**Your assignment**: Write out exactly the lines below starting at the one containing "SIGUE EXPLORANDO" and ending at the one containing "les populaires". Omit every picture.

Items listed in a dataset
┏━━

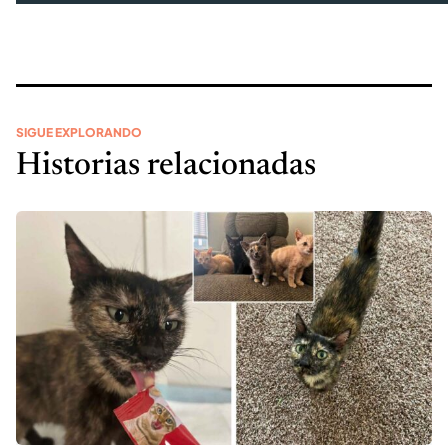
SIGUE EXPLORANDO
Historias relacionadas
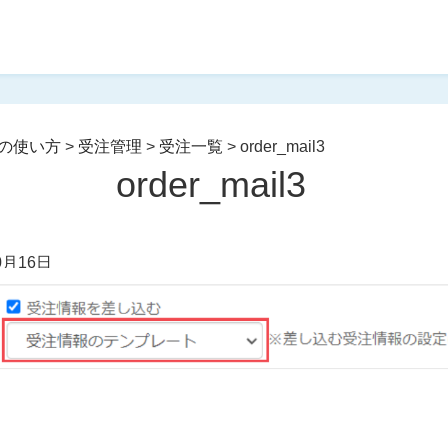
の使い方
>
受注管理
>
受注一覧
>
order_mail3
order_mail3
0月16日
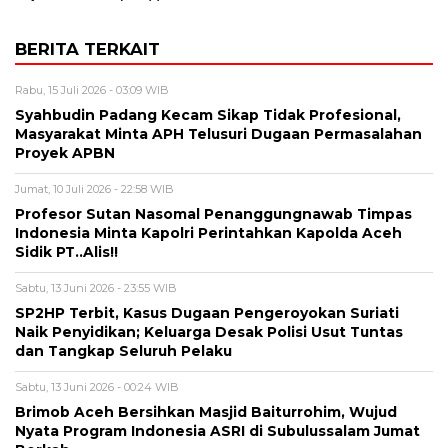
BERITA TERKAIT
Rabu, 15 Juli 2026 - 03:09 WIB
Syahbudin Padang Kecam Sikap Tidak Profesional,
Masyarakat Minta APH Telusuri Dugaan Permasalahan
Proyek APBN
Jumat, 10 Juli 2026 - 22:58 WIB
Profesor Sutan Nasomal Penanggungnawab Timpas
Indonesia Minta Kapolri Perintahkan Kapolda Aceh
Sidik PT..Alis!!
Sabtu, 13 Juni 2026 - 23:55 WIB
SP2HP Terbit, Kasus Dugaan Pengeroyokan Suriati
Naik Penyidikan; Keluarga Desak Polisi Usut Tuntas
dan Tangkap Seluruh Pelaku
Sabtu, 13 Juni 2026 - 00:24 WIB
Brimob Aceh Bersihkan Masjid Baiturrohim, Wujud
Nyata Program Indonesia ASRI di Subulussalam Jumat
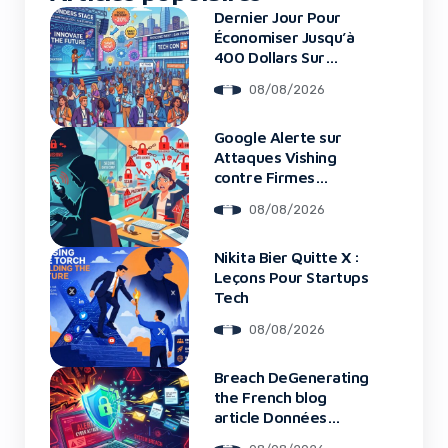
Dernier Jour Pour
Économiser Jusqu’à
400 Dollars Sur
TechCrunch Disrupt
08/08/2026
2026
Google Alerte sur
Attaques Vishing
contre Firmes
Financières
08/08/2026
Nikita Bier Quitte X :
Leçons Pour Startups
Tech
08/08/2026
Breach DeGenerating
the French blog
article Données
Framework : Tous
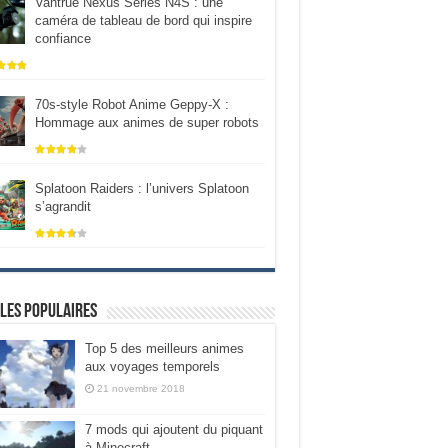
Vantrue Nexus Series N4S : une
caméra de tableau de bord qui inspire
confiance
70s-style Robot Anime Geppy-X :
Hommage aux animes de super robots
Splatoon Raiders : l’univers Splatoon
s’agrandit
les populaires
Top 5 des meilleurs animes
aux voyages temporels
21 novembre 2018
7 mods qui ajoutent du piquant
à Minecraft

┗━━
┏━━

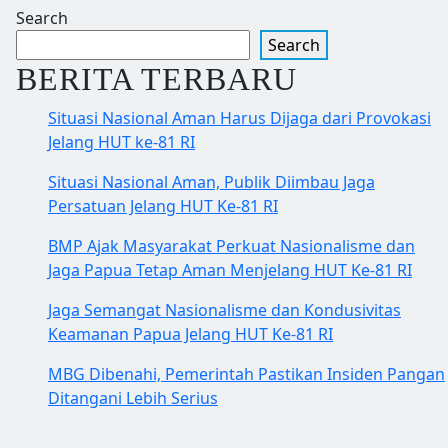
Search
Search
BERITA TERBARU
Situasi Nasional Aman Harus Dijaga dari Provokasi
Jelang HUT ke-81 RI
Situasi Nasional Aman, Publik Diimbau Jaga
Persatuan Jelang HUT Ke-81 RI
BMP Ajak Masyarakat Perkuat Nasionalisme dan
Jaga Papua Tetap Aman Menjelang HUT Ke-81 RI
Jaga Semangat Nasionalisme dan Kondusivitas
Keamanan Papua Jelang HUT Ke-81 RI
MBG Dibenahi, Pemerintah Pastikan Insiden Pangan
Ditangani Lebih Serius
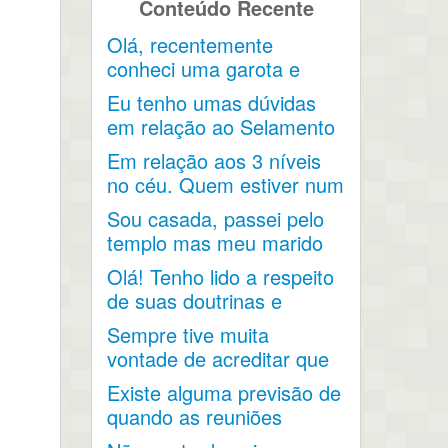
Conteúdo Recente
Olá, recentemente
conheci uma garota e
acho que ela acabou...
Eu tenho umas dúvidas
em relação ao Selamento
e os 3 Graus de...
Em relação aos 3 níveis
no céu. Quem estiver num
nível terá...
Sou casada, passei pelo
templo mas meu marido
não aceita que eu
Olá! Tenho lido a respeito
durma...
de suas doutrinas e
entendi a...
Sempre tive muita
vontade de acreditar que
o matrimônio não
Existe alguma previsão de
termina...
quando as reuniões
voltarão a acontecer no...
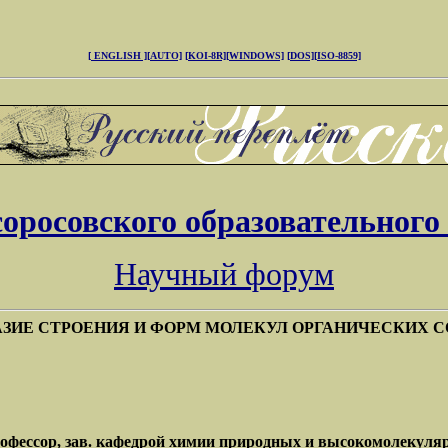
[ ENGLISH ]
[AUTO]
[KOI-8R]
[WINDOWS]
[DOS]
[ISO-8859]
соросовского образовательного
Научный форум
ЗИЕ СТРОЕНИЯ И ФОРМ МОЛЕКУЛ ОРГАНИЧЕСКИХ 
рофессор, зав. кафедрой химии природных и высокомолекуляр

┗━━
┏━━

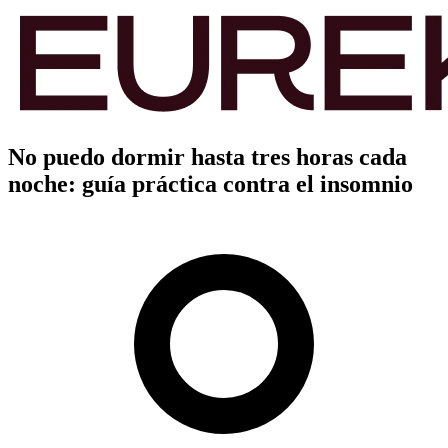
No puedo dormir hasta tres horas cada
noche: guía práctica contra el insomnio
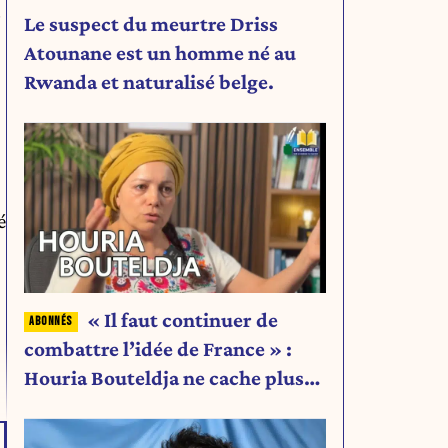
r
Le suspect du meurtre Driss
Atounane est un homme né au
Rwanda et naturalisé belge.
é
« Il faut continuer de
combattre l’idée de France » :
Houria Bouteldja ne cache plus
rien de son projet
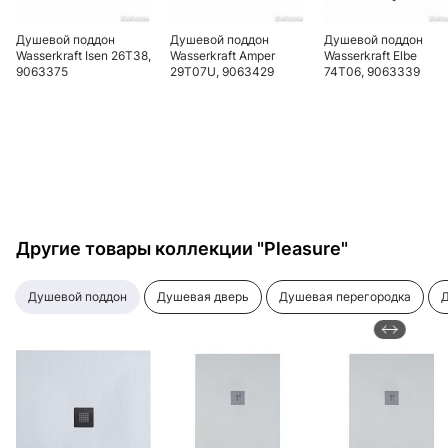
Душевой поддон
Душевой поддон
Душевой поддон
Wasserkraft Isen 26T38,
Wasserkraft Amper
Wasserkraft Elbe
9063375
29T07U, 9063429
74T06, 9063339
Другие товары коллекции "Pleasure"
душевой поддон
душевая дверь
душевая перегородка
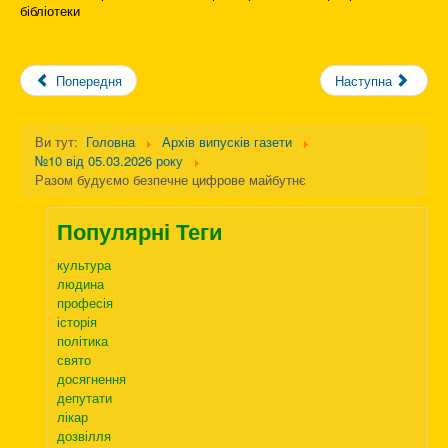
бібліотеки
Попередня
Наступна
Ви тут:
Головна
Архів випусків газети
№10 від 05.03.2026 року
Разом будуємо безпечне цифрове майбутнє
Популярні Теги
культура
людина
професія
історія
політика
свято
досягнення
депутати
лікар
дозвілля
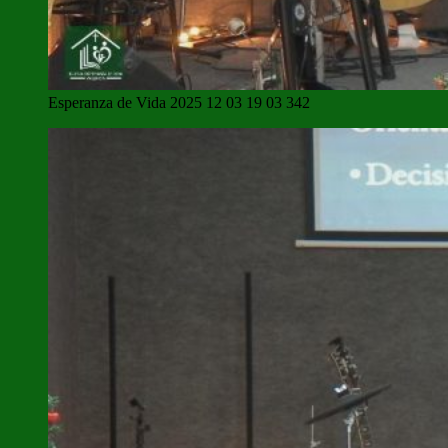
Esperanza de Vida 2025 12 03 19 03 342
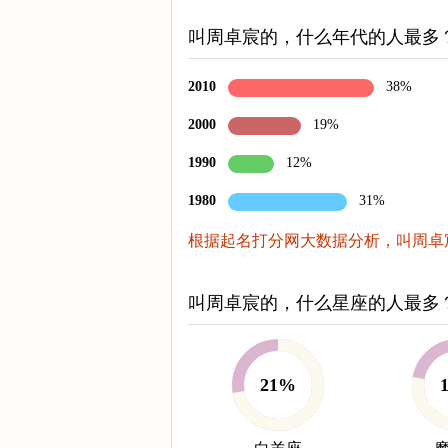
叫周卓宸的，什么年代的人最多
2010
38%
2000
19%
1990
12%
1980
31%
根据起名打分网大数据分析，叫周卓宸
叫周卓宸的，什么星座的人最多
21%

┗━━

**Solution to this exercise**:
SIGUE EXPLORANDO
Historias relacionadas
の使い方
>
受注管理
>
受注一覧
>
order_mail3
order_mail3
0月16日
BERITA TERKAIT
Rabu, 15 Juli 2026 - 03:09 WIB
Syahbudin Padang Kecam Sikap Tidak Profesional,
Masyarakat Minta APH Telusuri Dugaan Permasalahan
Proyek APBN
Jumat, 10 Juli 2026 - 22:58 WIB
Profesor Sutan Nasomal Penanggungnawab Timpas
Indonesia Minta Kapolri Perintahkan Kapolda Aceh
Sidik PT..Alis!!
Sabtu, 13 Juni 2026 - 23:55 WIB
SP2HP Terbit, Kasus Dugaan Pengeroyokan Suriati
Naik Penyidikan; Keluarga Desak Polisi Usut Tuntas
dan Tangkap Seluruh Pelaku
Sabtu, 13 Juni 2026 - 00:24 WIB
Brimob Aceh Bersihkan Masjid Baiturrohim, Wujud
Nyata Program Indonesia ASRI di Subulussalam Jumat
Dernier Jour Pour
Économiser Jusqu’à
400 Dollars Sur
TechCrunch Disrupt
08/08/2026
2026
Google Alerte sur
Attaques Vishing
contre Firmes
Financières
08/08/2026
Nikita Bier Quitte X :
Leçons Pour Startups
Tech
08/08/2026
Breach DeGenerating
the French blog
article Données
Framework : Tous
Vantrue Nexus Series N4S : une
caméra de tableau de bord qui inspire
confiance
70s-style Robot Anime Geppy-X :
Hommage aux animes de super robots
Splatoon Raiders : l’univers Splatoon
s’agrandit
les populaires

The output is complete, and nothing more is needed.